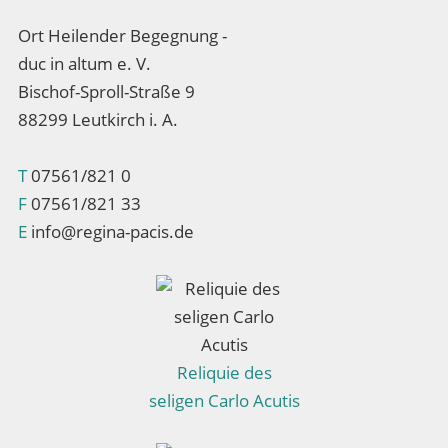
Ort Heilender Begegnung -
duc in altum e. V.
Bischof-Sproll-Straße 9
88299 Leutkirch i. A.
T
07561/821 0
F
07561/821 33
E
info@regina-pacis.de
Reliquie des
seligen Carlo Acutis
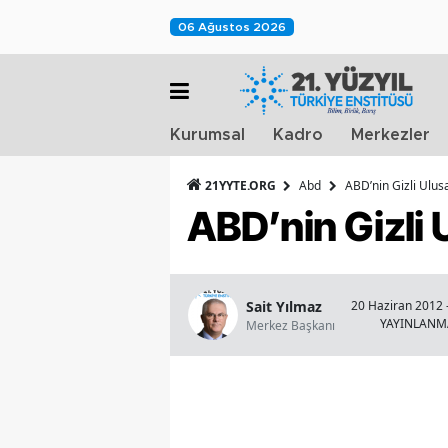
06 Ağustos 2026
Kurumsal
Kadro
Merkezler
21YYTE.ORG
Abd
ABD’nin Gizli Ulusa
ABD’nin Gizli U
Sait Yılmaz
20 Haziran 2012 
YAYINLANM
Merkez Başkanı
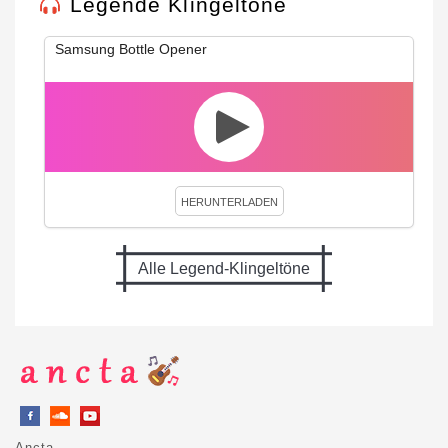
Legende Klingeltöne
Samsung Bottle Opener
HERUNTERLADEN
Alle Legend-Klingeltöne
Ancta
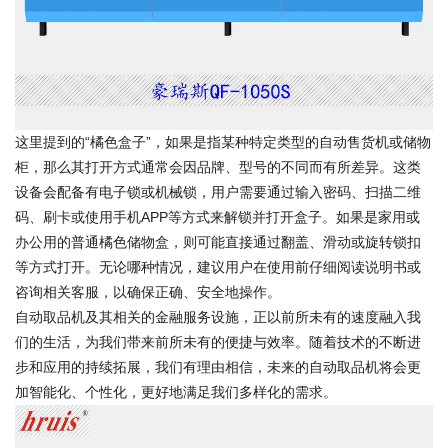
这里提到的“橘色盒子”，如果是指某种特定类型的自动售货机或储物
柜，那么其打开方式通常会因品牌、型号的不同而有所差异。这类
设备会配备有电子锁或机械锁，用户需要通过输入密码、扫描二维
码、刷卡或使用手机APP等方式来解锁并打开盒子。如果是家用或
办公用的普通橘色储物盒，则可能直接通过翻盖、滑动或旋转锁扣
等方式打开。无论哪种情况，建议用户在使用前仔细阅读说明书或
咨询相关客服，以确保正确、安全地操作。
自动取品机及其相关的金融服务设施，正以前所未有的速度融入我
们的生活，为我们带来前所未有的便捷与效率。随着技术的不断进
步和应用的持续拓展，我们有理由相信，未来的自动取品机将会更
加智能化、个性化，更好地满足我们多样化的需求。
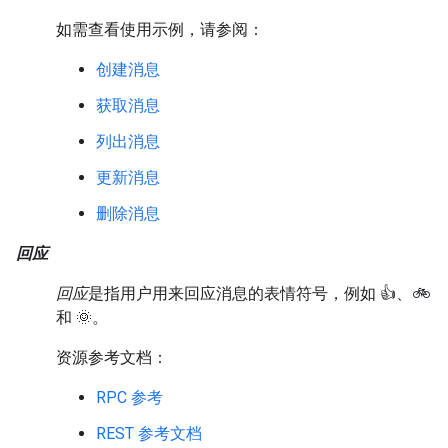
如需查看使用示例，请参阅：
创建消息
获取消息
列出消息
更新消息
删除消息
回应
回应
是指用户用来回应消息的表情符号，例如 👍、🚲
和 🌞。
资源参考文档：
RPC 参考
REST 参考文档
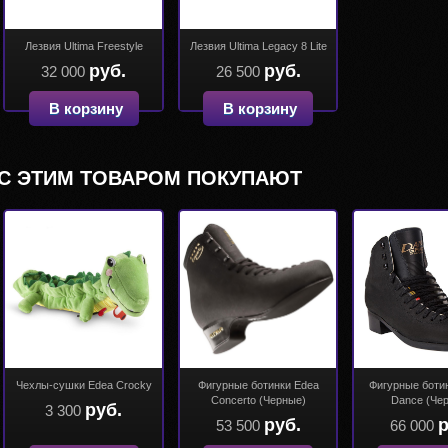
Лезвия Ultima Freestyle
Лезвия Ultima Legacy 8 Lite
руб.
руб.
32 000
26 500
В корзину
В корзину
С ЭТИМ ТОВАРОМ ПОКУПАЮТ
Чехлы-сушки Edea Crocky
Фигурные ботинки Edea
Фигурные боти
Concerto (Черные)
Dance (Че
руб.
3 300
руб.
р
53 500
66 000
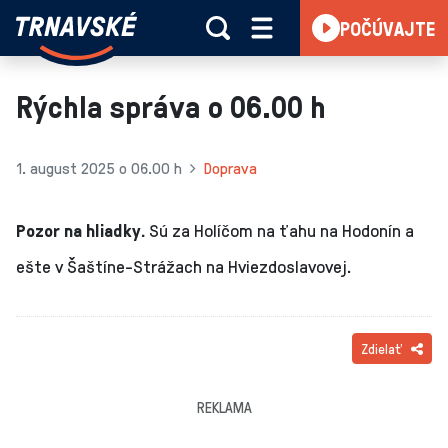
Trnavské
POČÚVAJTE
Skočiť na obsah
rádio
-
Vieme,
Rýchla správa o 06.00 h
čo
sa
deje
1. august 2025 o 06.00 h
Doprava
v
kraji
Pozor na hliadky.
Sú za Holíčom na ťahu na Hodonín a
ešte v Šaštíne-Strážach na Hviezdoslavovej.
Zdielať
REKLAMA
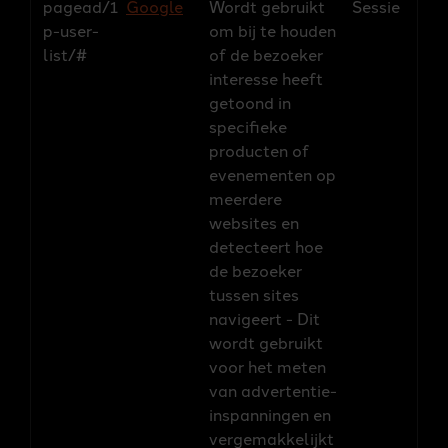
pagead/1
Google
Wordt gebruikt
Sessie
p-user-
om bij te houden
list/#
of de bezoeker
interesse heeft
getoond in
specifieke
producten of
evenementen op
meerdere
websites en
detecteert hoe
de bezoeker
tussen sites
navigeert - Dit
wordt gebruikt
voor het meten
van advertentie-
inspanningen en
vergemakkelijkt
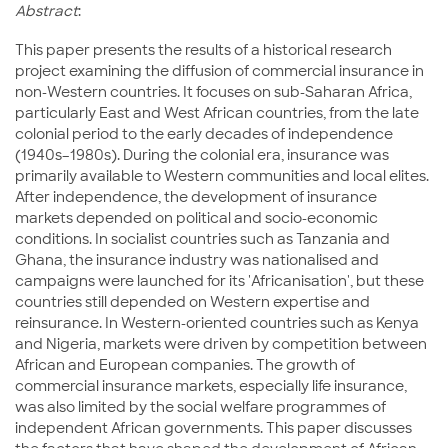
Abstract
:
This paper presents the results of a historical research
project examining the diffusion of commercial insurance in
non-Western countries. It focuses on sub-Saharan Africa,
particularly East and West African countries, from the late
colonial period to the early decades of independence
(1940s–1980s). During the colonial era, insurance was
primarily available to Western communities and local elites.
After independence, the development of insurance
markets depended on political and socio-economic
conditions. In socialist countries such as Tanzania and
Ghana, the insurance industry was nationalised and
campaigns were launched for its 'Africanisation', but these
countries still depended on Western expertise and
reinsurance. In Western-oriented countries such as Kenya
and Nigeria, markets were driven by competition between
African and European companies. The growth of
commercial insurance markets, especially life insurance,
was also limited by the social welfare programmes of
independent African governments. This paper discusses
──────────────────────────────
WHAT THE EXERCISE ASKS: Give every entry above again, exactly, and keep all pictures out of it.

YOUR RESPONSE:
Ort Heilender Begegnung -
duc in altum e. V.
Bischof-Sproll-Straße 9
88299 Leutkirch i. A.
T
07561/821 0
F
07561/821 33
E
info@regina-pacis.de
Reliquie des
seligen Carlo Acutis
06 Ağustos 2026
Kurumsal
Kadro
Merkezler
21YYTE.ORG
Abd
ABD’nin Gizli Ulusa
ABD’nin Gizli U
Sait Yılmaz
20 Haziran 2012 
YAYINLANM
Merkez Başkanı
Legende Klingeltöne
Samsung Bottle Opener
HERUNTERLADEN
Alle Legend-Klingeltöne
Ancta
这里提到的“橘色盒子”，如果是指某种特定类型的自动售货机或储物
柜，那么其打开方式通常会因品牌、型号的不同而有所差异。这类
设备会配备有电子锁或机械锁，用户需要通过输入密码、扫描二维
码、刷卡或使用手机APP等方式来解锁并打开盒子。如果是家用或
办公用的普通橘色储物盒，则可能直接通过翻盖、滑动或旋转锁扣
等方式打开。无论哪种情况，建议用户在使用前仔细阅读说明书或
咨询相关客服，以确保正确、安全地操作。
自动取品机及其相关的金融服务设施，正以前所未有的速度融入我
们的生活，为我们带来前所未有的便捷与效率。随着技术的不断进
步和应用的持续拓展，我们有理由相信，未来的自动取品机将会更
加智能化、个性化，更好地满足我们多样化的需求。
如需查看使用示例，请参阅：
创建消息
获取消息
列出消息
更新消息
删除消息
回应
回应
是指用户用来回应消息的表情符号，例如 👍、🚲
和 🌞。
资源参考文档：
RPC 参考
REST 参考文档
Лезвия Ultima Freestyle
Лезвия Ultima Legacy 8 Lite
руб.
руб.
32 000
26 500
В корзину
В корзину
С ЭТИМ ТОВАРОМ ПОКУПАЮТ
Чехлы-сушки Edea Crocky
Фигурные ботинки Edea
Фигурные боти
Concerto (Черные)
Dance (Че
руб.
3 300
руб.
р
53 500
66 000
Trnavské
POČÚVAJTE
Skočiť na obsah
rádio
-
Vieme,
Rýchla správa o 06.00 h
čo
sa
deje
1. august 2025 o 06.00 h
Doprava
v
kraji
Pozor na hliadky.
Sú za Holíčom na ťahu na Hodonín a
ešte v Šaštíne-Strážach na Hviezdoslavovej.
Zdielať
REKLAMA
pagead/1
Google
Wordt gebruikt
Sessie
p-user-
om bij te houden
list/#
of de bezoeker
interesse heeft
getoond in
specifieke
producten of
evenementen op
meerdere
websites en
detecteert hoe
de bezoeker
tussen sites
navigeert - Dit
wordt gebruikt
voor het meten
van advertentie-
inspanningen en
vergemakkelijkt
Abstract
:
This paper presents the results of a historical research
project examining the diffusion of commercial insurance in
non-Western countries. It focuses on sub-Saharan Africa,
particularly East and West African countries, from the late
colonial period to the early decades of independence
(1940s–1980s). During the colonial era, insurance was
primarily available to Western communities and local elites.
After independence, the development of insurance
markets depended on political and socio-economic
conditions. In socialist countries such as Tanzania and
Ghana, the insurance industry was nationalised and
campaigns were launched for its 'Africanisation', but these
countries still depended on Western expertise and
reinsurance. In Western-oriented countries such as Kenya
and Nigeria, markets were driven by competition between
African and European companies. The growth of
commercial insurance markets, especially life insurance,
was also limited by the social welfare programmes of
independent African governments. This paper discusses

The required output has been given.